Als Erstes schalteten wir die stämmigen Wachmänner aus, die auf dem Gelände herumschlichen, dann das elektronische Überwachungssystem des Hauses. Nicht einmal Larissa schien das sonderlich amüsant zu finden, denn sie hatte ihr sonst übliches raubtierhaftes Lächeln nicht aufgesetzt. Das mochte aber vielleicht auch daran liegen, dass die Bedeutung der vor uns liegenden Aufgabe selbst ihr verbot, sie als Sport zu betrachten. Mit gezogenen Waffen durchkämmten wir lautlos das Haus und stießen schließlich im großen Schlafzimmer im ersten Stock auf Lebenszeichen.

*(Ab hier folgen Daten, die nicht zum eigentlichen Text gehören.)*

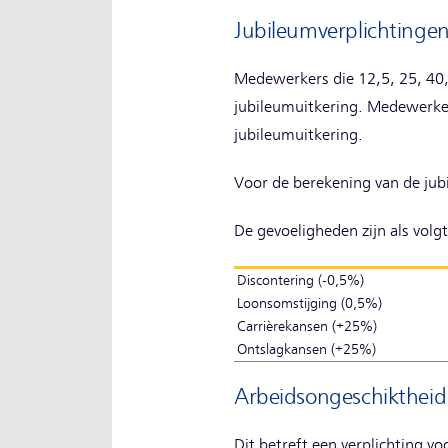
Jubileumverplichtinge
Medewerkers die 12,5, 25, 40,
jubileumuitkering. Medewerkers
jubileumuitkering.
Voor de berekening van de jub
De gevoeligheden zijn als volgt
Discontering (-0,5%)
Loonsomstijging (0,5%)
Carrièrekansen (+25%)
Ontslagkansen (+25%)
Arbeidsongeschiktheid 
Dit betreft een verplichting vo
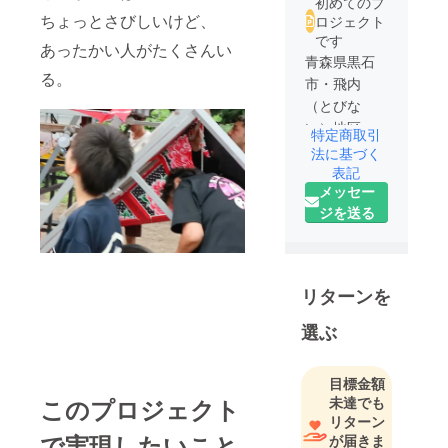
初めてのプ
ちょっとさびしいけど、
ロジェクト
です
あったかい人がたくさんい
青森県黒石
る。
市・飛内
（とびな
い）地区。
特定商取引
山々に囲ま
法に基づく
れたこの小
表記
メッセー
さな集落で
ジを送る
は、いま、
子どもたち
が祭りを守
ろうとして
リターンを
います。
選ぶ
その祭りは
夏の夜を彩
目標金額
る「黒石ね
未達でも
このプロジェクト
ぷた祭
リターン
り」。
で実現したいこと
が届きま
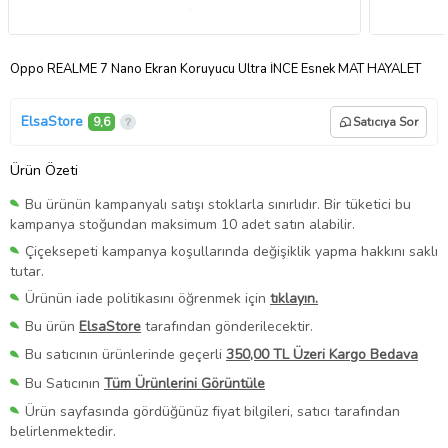
Oppo REALME 7 Nano Ekran Koruyucu Ultra İNCE Esnek MAT HAYALET
ElsaStore
9,6
Satıcıya Sor
Ürün Özeti
Bu ürünün kampanyalı satışı stoklarla sınırlıdır. Bir tüketici bu
kampanya stoğundan maksimum 10 adet satın alabilir.
Çiçeksepeti kampanya koşullarında değişiklik yapma hakkını saklı
tutar.
Ürünün iade politikasını öğrenmek için
tıklayın.
Bu ürün
ElsaStore
tarafından gönderilecektir.
Bu satıcının ürünlerinde geçerli
350,00 TL Üzeri Kargo Bedava
Bu Satıcının
Tüm Ürünlerini Görüntüle
Ürün sayfasında gördüğünüz fiyat bilgileri, satıcı tarafından
belirlenmektedir.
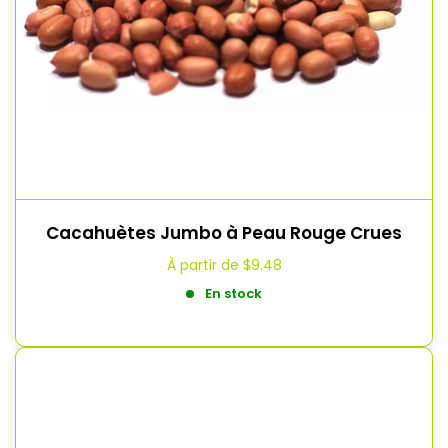
Cacahuètes Jumbo à Peau Rouge Crues
À partir de
$9.48
En stock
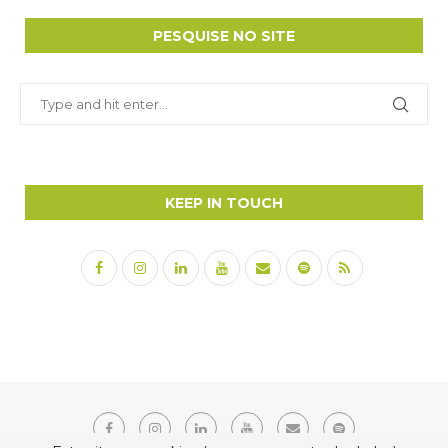
PESQUISE NO SITE
KEEP IN TOUCH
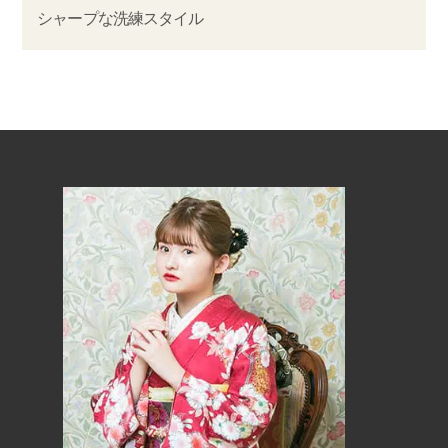
シャープな洗練スタイル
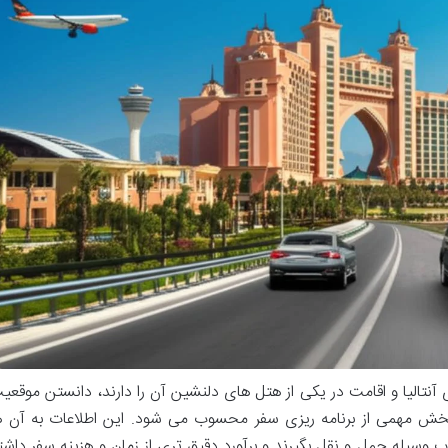
آنتالیا و اقامت در یکی از هتل های دلنشین آن را دارند، دانستن موقعی
 بخش مهمی از برنامه ریزی سفر محسوب می شود. این اطلاعات به آن ه
ب وسیله حمل و نقل بگیرند و برآورد دقیق تری از زمان و هزینه سفر داشت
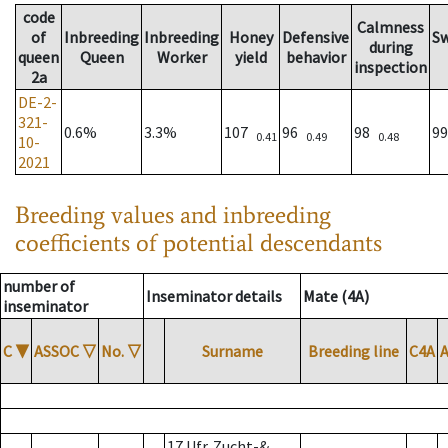
code
Calmness
of
Inbreeding
Inbreeding
Honey
Defensive
S
during
queen
Queen
Worker
yield
behavior
inspection
2a
DE-2-
321-
0.6%
3.3%
107
96
98
9
0.41
0.49
0.48
10-
2021
Breeding values and inbreeding
coefficients of potential descendants
number of
Inseminator details
Mate (4A)
inseminator
C
▼
ASSOC
▽
No.
▽
Surname
Breeding line
C4A
17 Ufr. Zucht-&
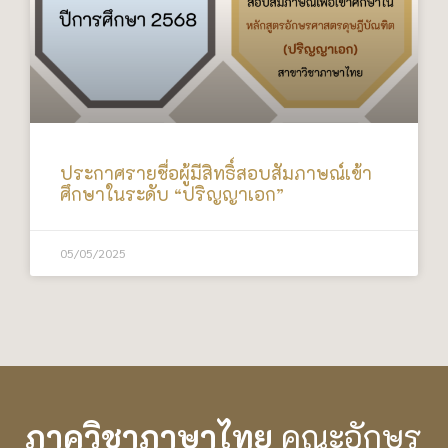
ประกาศรายชื่อผู้มีสิทธิ์สอบสัมภาษณ์เข้า
ศึกษาในระดับ “ปริญญาเอก”
05/05/2025
ภาควิชาภาษาไทย
คณะอักษร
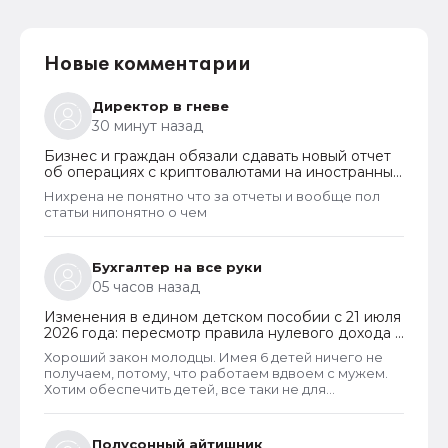
Новые комментарии
Директор в гневе
30 минут назад
Бизнес и граждан обязали сдавать новый отчет
об операциях с криптовалютами на иностранных
платформах
Нихрена не понятно что за отчеты и вообще пол
статьи нипонятно о чем
Бухгалтер на все руки
05 часов назад
Изменения в едином детском пособии с 21 июля
2026 года: пересмотр правила нулевого дохода и
новый порядок оформления пособий по месту
Хороший закон молодцы. Имея 6 детей ничего не
пребывания
получаем, потому, что работаем вдвоем с мужем.
Хотим обеспечить детей, все таки не для
государства родили. А вот алкаши и наркаманы да
лентяи которые сидят на больничных и типо
работают чтобы получать пособия их все же
Полусонный айтишник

Es ist nicht nötig, hier in allen Einzelheiten zu schildern, was in diesem Raum vor sich ging; es reicht wohl, wenn ich sage, dass Machen unter all den üblichen sexuellen Neurosen litt, die so oft typisch für Männer sind, deren Sucht nach Macht und Nervenkitzel selbst dem Laien eine nahezu unglaubliche Unsicherheit verrät. Schon beim Anblick der seltsam gekleideten und bewaffneten Eindringlinge stürzten Machens diverse männliche und weibliche Prostituierte (er hätte wahrscheinlich nie zugegeben, dass es sich um solche handelte, aber man sah es ihnen an der Nasenspitze an) schreiend in einen anderen Raum, und Larissa sperrte sie prompt darin ein, nachdem sie ihnen die strenge Mahnung erteilt hatte, bloß still zu sein. Machen versuchte unterdessen, nach einem alten 45er-Colt Automatik zu greifen, der an einer Wand voller alter Waffen hing, wurde jedoch von Colonel Slayton daran gehindert, der den Produzenten auf besonders grobe und erniedrigende Weise behandelte, wie mir schien. Als Larissa zurückkam, bezogen sie und ich Position an der Tür und am Fenster und hielten Wache über das Haus und das Gelände, während Slayton mit seinem Verhör begann.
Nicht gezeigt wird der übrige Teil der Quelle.